Junior Rangers in Frederikshavn Municipality
Junior Rangers in Frederikshavn Municipality have a number of great activities they can choose from in order to help preserve the environment. A well thought out program, combined with the love for nature, and commitment to forwarding the knowledge to the youth turned out to be the perfect recipe for a big number of interested candidates.
At the Municipality of Frederikshavn in 2017, the Department for Parks and Roads made a targeted concept with Junior Rangers as volunteer helpers in municipal woods and natural areas. The concept is aimed at children and adolescents residing in Frederikshavn Municipality.
Being involved with nature
Junior Rangers help at Nature Reserves, National Parks, and natural areas. They can be voluntary guides, help with footbridges, signs, feed wildlife in the winter, count bats and much more.

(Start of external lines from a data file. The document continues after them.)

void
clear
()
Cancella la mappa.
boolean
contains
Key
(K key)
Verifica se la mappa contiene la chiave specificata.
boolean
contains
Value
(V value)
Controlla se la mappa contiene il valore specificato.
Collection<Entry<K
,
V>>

The overall objective is to teach youngsters the importance of preserving and caring for nature, and for them to become ambassadors of nature. Every year, education is provided for 20 young people, and there is always a high number of those who want to become Junior Rangers.
What they want to achieve
The children shall:
- Learn how to communicate nature, biodiversity and the use/protection of natural areas.

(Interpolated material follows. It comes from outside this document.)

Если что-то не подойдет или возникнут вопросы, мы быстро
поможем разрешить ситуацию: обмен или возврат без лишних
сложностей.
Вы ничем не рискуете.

- Learn about nature all over the world.
- Support municipal events in municipal woods and areas of natural beauty.
- Help educate other youngsters in schools and elsewhere.
- Be ambassadors for nature in Frederikshavn Municipality.
- Join other Junior Rangers on an international level.
The basis for the project is to teach children:
- The basic knowledge of nature’s context.
- Special knowledge of wildlife and flora in the Danish countryside.
- Considerations on the use of nature.
- Ownership of nature.
The younger the children are, the more experiential learning is required, and other educational objectives will be pushed to the background slightly, and this interpretation is based on years of knowledge and experience.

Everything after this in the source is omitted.